= Princeton–Deepwater District =

Rail line in West Virginia

The Princeton–Deepwater District is a rail line in West Virginia that connects Deep Water, West Virginia, on the Kanawha River southwards to Princeton, West Virginia, and beyond to rail lines leading to Virginia. It is known for its rugged terrain and opportunities for rail photography.

Originally part of the main line of the Virginian Railway, its northern half is now owned by the Kanawha River Railroad and the southern half by Norfolk Southern Railway.

== Operations ==
The line links parts of the Pocahontas Coalfield beneath Flat Top Mountain to consumers in the Midwest and East Coast.

The very steep 2% grade from Elmore Yard up to Clark's Gap posed challenges for the operation of the line, necessitating "hill runs" where short coal trains were brought up to Clark's Gap and combined into longer trains for the rest of the trip. The segment was difficult for steam locomotives, so the line was electrified south of Mullens, the location of Elmore Yard, from 1926 until 1962, which increased efficiency.

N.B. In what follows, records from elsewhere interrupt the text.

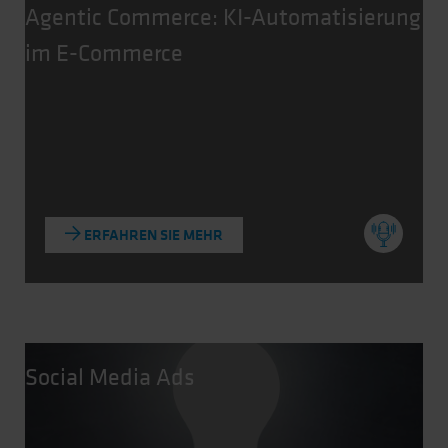
Agentic Commerce: KI-Automatisierung
im E-Commerce
ERFAHREN SIE MEHR
Social Media Ads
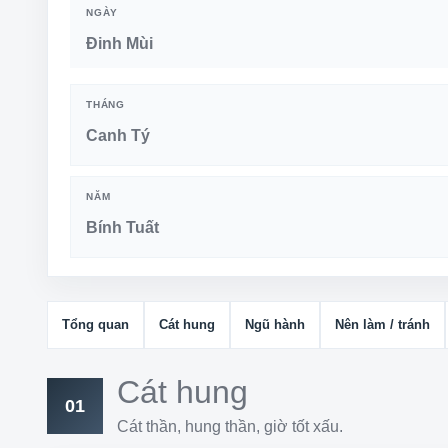
NGÀY
Đinh Mùi
THÁNG
Canh Tý
NĂM
Bính Tuất
Tổng quan
Cát hung
Ngũ hành
Nên làm / tránh
Cát hung
01
Cát thần, hung thần, giờ tốt xấu.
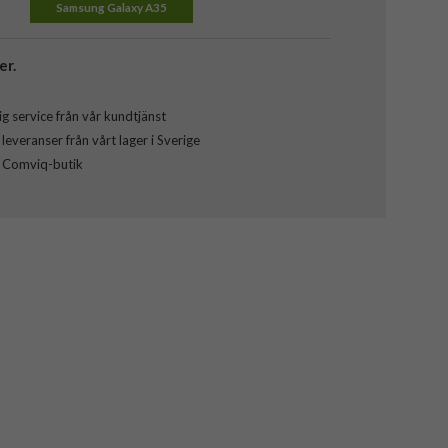
Samsung Galaxy A35
er.
g service från vår kundtjänst
everanser från vårt lager i Sverige
l Comviq-butik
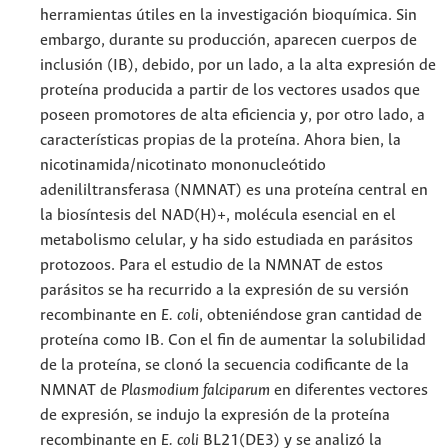
herramientas útiles en la investigación bioquímica. Sin
embargo, durante su producción, aparecen cuerpos de
inclusión (IB), debido, por un lado, a la alta expresión de
proteína producida a partir de los vectores usados que
poseen promotores de alta eficiencia y, por otro lado, a
características propias de la proteína. Ahora bien, la
nicotinamida/nicotinato mononucleótido
adenililtransferasa (NMNAT) es una proteína central en
la biosíntesis del NAD(H)+, molécula esencial en el
metabolismo celular, y ha sido estudiada en parásitos
protozoos. Para el estudio de la NMNAT de estos
parásitos se ha recurrido a la expresión de su versión
recombinante en
E. coli
, obteniéndose gran cantidad de
proteína como IB. Con el fin de aumentar la solubilidad
de la proteína, se clonó la secuencia codificante de la
NMNAT de
Plasmodium falciparum
en diferentes vectores
de expresión, se indujo la expresión de la proteína
recombinante en
E. coli
BL21(DE3) y se analizó la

Several branches diverge from the through-line, although some are no longer in use. The Winding Gulf Branch serves the Winding Gulf Coalfield, and connects at its end to the CSX Raleigh Southwestern and Winding Gulf Subdivision. The Guyandotte River Branch is mainly an outlet for westbound coal, and connects to the Gilbert Branch and the CSX Logan Subdivision.

== History ==
The line originally formed the West Virginia half of the Virginian Railway main line, and was constructed between 1896 and 1909. The Winding Gulf Branch was constructed between 1904 and 1910. The Glen Rogers Branch opened in 1923, and the bridge over the Kanawha River was built in 1931. By 1933 the line caused the creation of 91 coal mines along it, as well as an additional 47 on its branches.

The Virginian Railway was acquired in 1959 by Norfolk and Western Railway, which later became Norfolk Southern Railway. The Glen Rogers Branch ceased operation in 1960, but was put into use again from 1973 to 1996.

In 2015, Norfolk Southern mothballed a 50-mile segment of the southern part of the line between Elmore Yard and Princeton due to decreases in coal traffic, opting to divert trains over the Guyandotte River Branch instead. In 2016, the new Kanawha River Railroad acquired the part of the Princeton–Deepwater District north of Maben, as well as most of the connecting West Virginia Secondary.